Williams Lake council said Saturday (Oct. 30) it will respond to criticism of Mayor Walt Cobb’s recent Facebook post about residential schools.

Cobb is being criticized for sharing a post about the “other side of residential schools,” on his personal Facebook page.

The post, which the mayor shared late Friday morning Oct. 27, includes the words, “most of the older generation that did suffer are long dead and gone or have forgiven” and “it seems to me that many of the new generations just want to be victims and feel the money would solve their pain.”

Responding to the mayor’s post, Williams Lake First Nation Chief Willie Sellars penned an open letter to Williams Lake city council late Friday asking for a formal response from the city as to its position on Cobb’s social media post by the end of Monday, Nov. 1.

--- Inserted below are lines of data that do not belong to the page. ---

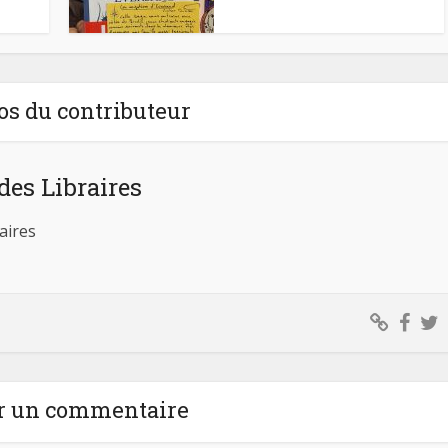
os du contributeur
des Libraires
aires
r un commentaire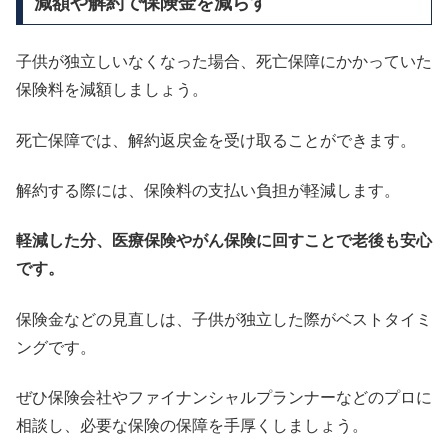
減額や解約で保険金を減らす
子供が独立しいなくなった場合、死亡保障にかかっていた
保険料を減額しましょう。
死亡保障では、解約返戻金を受け取ることができます。
解約する際には、保険料の支払い負担が軽減します。
軽減した分、医療保険やがん保険に回すことで老後も安心
です。
保険金などの見直しは、子供が独立した際がベストタイミ
ングです。
ぜひ保険会社やファイナンシャルプランナーなどのプロに
相談し、必要な保険の保障を手厚くしましょう。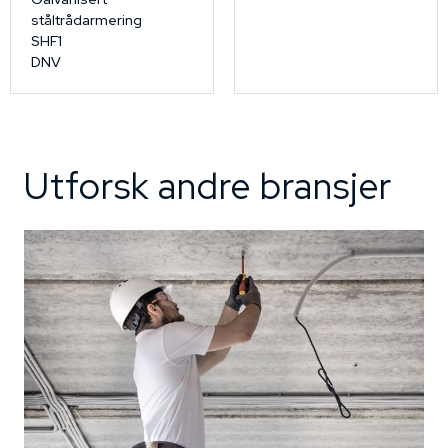
ståltrådarmering
SHF1
DNV
Utforsk andre bransjer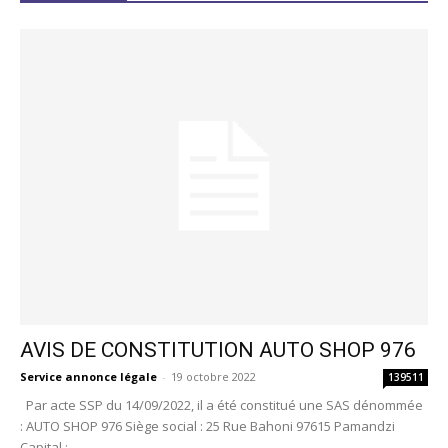
AVIS DE CONSTITUTION AUTO SHOP 976
Service annonce légale
-
19 octobre 2022
139511
Par acte SSP du 14/09/2022, il a été constitué une SAS dénommée
: AUTO SHOP 976 Siège social : 25 Rue Bahoni 97615 Pamandzi
Capital :...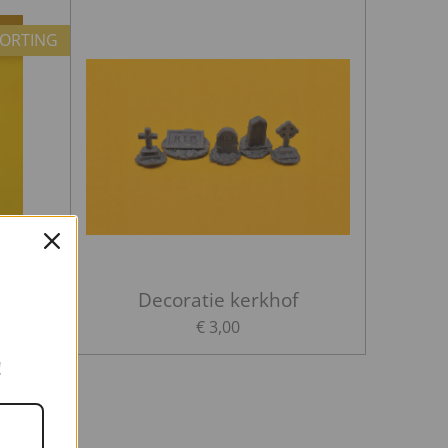
ORTING
e
Decoratie kerkhof
€ 3,00
!
verkocht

“We can no longer abide the City of Williams Lake, or any of its elected officials, trying to advance a narrative which is a slap in the face to our community, to other First Nations communities, or to the vast majority of Canadians who acknowledge the horror of residential schools and who want to assist with reconciliation,” the letter stated.

“Bluntly stated, there is no place for Mayor Cobb or his dogma in today’s world. He may hide behind the fact that he is ‘merely sharing a post’ – but his agenda is clear … Mayor Cobb isn’t convinced that the criticism of that residential school system is legitimate.”

Cobb told the Tribune Friday he was forwarded the post by someone else and decided to share it.

“I think we need to look at every side of everything,” he said.

While he had not seen the critical comments on Facebook about his post, Cobb said he would have a look.

The city sent out a news release Saturday, noting that remained committed to reconciliation and collaboration with its First Nations neighbours moving forward. It will formally response at its regular council meeting Tuesday night (Nov. 2).

This is not the first time Cobb and other city council members have drawn ire over the issue. In June 2020, they were criticised for comments about the positive aspects of residential schools during a regular council meeting.

Council later attended a sweat hosted in the First Nations community of Esk’etemc in June 2020 upon the invitation of elders who shared their experiences at residential school.